Assurance décennale et obligations des maîtres d’ouvrage en marché public

La responsabilité décennale constitue un pilier fondamental du droit de la construction en France, imposant aux constructeurs une garantie de dix ans sur leurs ouvrages. Dans le cadre spécifique des marchés publics, cette obligation prend une dimension particulière pour les maîtres d’ouvrage publics qui doivent naviguer entre le Code de la commande publique et les dispositions du Code civil. La souscription d’une assurance décennale, bien que répondant à un impératif légal, soulève de nombreuses questions pratiques : quelles sont les spécificités de cette assurance dans le contexte des marchés publics ? Comment les maîtres d’ouvrage publics doivent-ils vérifier et contrôler les attestations d’assurance ? Quelles sont leurs responsabilités en cas de défaillance des constructeurs ?

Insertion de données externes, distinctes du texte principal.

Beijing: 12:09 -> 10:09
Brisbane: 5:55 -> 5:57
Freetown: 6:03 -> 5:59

Le cadre juridique de l’assurance décennale en marché public

L’assurance décennale trouve son fondement dans les articles 1792 et suivants du Code civil, qui instituent une présomption de responsabilité à l’encontre des constructeurs pour les dommages compromettant la solidité de l’ouvrage ou le rendant impropre à sa destination. Cette responsabilité s’applique pendant dix ans à compter de la réception des travaux.

Dans le contexte des marchés publics, cette obligation s’articule avec les dispositions du Code de la commande publique. L’article L. 2191-5 de ce code prévoit que les clauses du marché doivent préciser les modalités relatives aux assurances de responsabilité obligatoires. Le maître d’ouvrage public doit donc intégrer ces exigences dès la rédaction des documents contractuels.

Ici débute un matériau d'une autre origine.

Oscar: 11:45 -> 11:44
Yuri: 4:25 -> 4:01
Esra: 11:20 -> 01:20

La jurisprudence administrative a précisé l’étendue de cette obligation. Dans un arrêt du Conseil d’État du 8 février 2012 (n°351667), il a été jugé que le maître d’ouvrage public engage sa responsabilité s’il ne vérifie pas effectivement que les constructeurs sont couverts par une assurance décennale adaptée à l’opération.

Les textes applicables

Le cadre normatif de l’assurance décennale en marché public repose sur plusieurs textes fondamentaux :

  • Les articles 1792 à 1792-7 du Code civil qui définissent la responsabilité des constructeurs
  • La loi Spinetta du 4 janvier 1978 qui a instauré l’obligation d’assurance
  • Les articles L. 241-1 et suivants du Code des assurances qui précisent les modalités d’assurance
  • Le Code de la commande publique, notamment ses dispositions relatives aux garanties exigées des titulaires de marchés

L’articulation entre ces différents textes crée un système cohérent mais complexe, où le maître d’ouvrage public doit à la fois respecter les règles de la commande publique et s’assurer de la protection effective de l’ouvrage par les mécanismes assurantiels prévus par le droit commun.

La Cour de cassation a par ailleurs confirmé dans un arrêt du 10 septembre 2015 (n°14-17.039) que l’obligation d’assurance décennale est d’ordre public et qu’aucune clause contractuelle ne peut y déroger, y compris dans le cadre d’un marché public.

Les obligations du maître d’ouvrage en matière de vérification des assurances

La vérification des assurances constitue une obligation fondamentale du maître d’ouvrage public. Cette obligation s’exerce à différentes étapes du processus de passation et d’exécution du marché.

Lors de la phase de consultation, le maître d’ouvrage doit clairement indiquer dans les documents de la consultation (notamment le règlement de consultation et le cahier des clauses administratives particulières) l’obligation pour les candidats de disposer d’une assurance décennale. Il peut exiger la production d’attestations d’assurance comme condition de recevabilité des offres.

Au moment de l’attribution du marché, le maître d’ouvrage doit procéder à une vérification approfondie des attestations fournies. Cette vérification ne doit pas être formelle mais substantielle. Le Conseil d’État a, dans une décision du 17 octobre 2018 (n°408952), considéré qu’un maître d’ouvrage public avait commis une faute en ne s’assurant pas que l’attestation produite couvrait effectivement l’intégralité des travaux concernés.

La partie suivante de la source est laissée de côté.